Friday, March 20, 2009

Comfort in Dreams

Last week, I hit rock bottom.  I was living life like a water fountain, always ready to spurt out tears at the slightest frustration. At work, I was walking around with red, swollen eyes and people who don't know, think I have an eye infection.  I am lucky to have a friend at work who seems tireless in talking me through my pain.

I have had several dreams of my late mother. In one dream, she was in a house and we spoke at the dining table. She said something like "hati sejuk"..I cannot recall the exact words now but the message I got was that she was happy with me and how I was bringing up the kids. Although I've never had much regard for the truth of dreams, in desperate times like this when my sanity hangs on a thread, I will take these message from dreams as a source of comfort.
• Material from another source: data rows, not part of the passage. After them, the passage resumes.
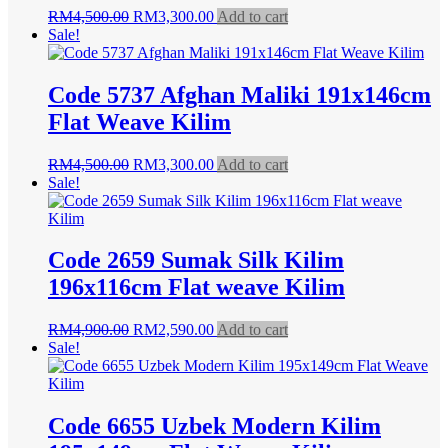
Original
Current
RM
4,500.00
RM
3,300.00
Add to cart
price
price
Sale!
was:
is:
RM4,500.00.
RM3,300.00.
Code 5737 Afghan Maliki 191x146cm
Flat Weave Kilim
Original
Current
RM
4,500.00
RM
3,300.00
Add to cart
price
price
Sale!
was:
is:
RM4,500.00.
RM3,300.00.
Code 2659 Sumak Silk Kilim
196x116cm Flat weave Kilim
Original
Current
RM
4,900.00
RM
2,590.00
Add to cart
price
price
Sale!
was:
is:
RM4,900.00.
RM2,590.00.
Code 6655 Uzbek Modern Kilim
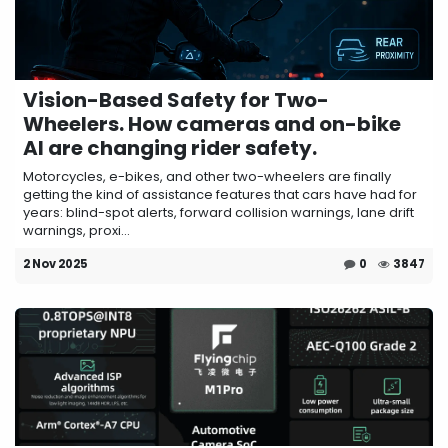
Vision-Based Safety for Two-
Wheelers. How cameras and on-bike
AI are changing rider safety.
Motorcycles, e-bikes, and other two-wheelers are finally
getting the kind of assistance features that cars have had for
years: blind-spot alerts, forward collision warnings, lane drift
warnings, proxi...
2 Nov 2025
0
3847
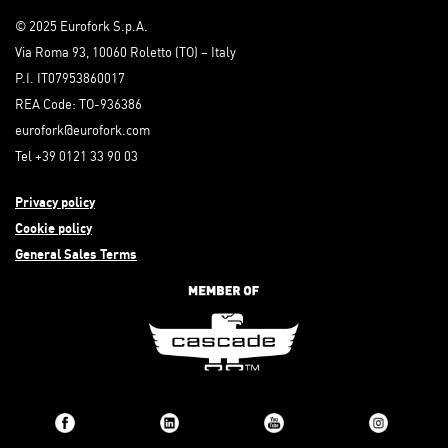
© 2025 Eurofork S.p.A.
Via Roma 93, 10060 Roletto (TO) – Italy
P.I. IT07953860017
REA Code: TO-936386
eurofork@eurofork.com
Tel +39 0121 33 90 03
Privacy policy
Cookie policy
General Sales Terms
Not a day goes by that I do not say a doa' for her.  In fact, she is in my doa after every salat.
There was one dream in which we hugged - and I kissed her, something we rarely did because she was always so critical of me. She would only hug my son.  

I think I am ready to start her autobiography. I better do so before all the people who used to know her also leave the earth. Just heard about another relative who passed away. I know my mom and Pak Ngah Dibong were close. I just hope they are all in a nice place now.

I spoke to my father recently. He was, as always, philosophical.  His attempt to comfort me was to tell me that everything happens for the best, according to Allah's plan. We humans must realise that even something as apparently horrible as death is for the better.  Part of me understands that, but it does little to ease the pain.

I guess, I am slowly climbing out of the pit of sorrow.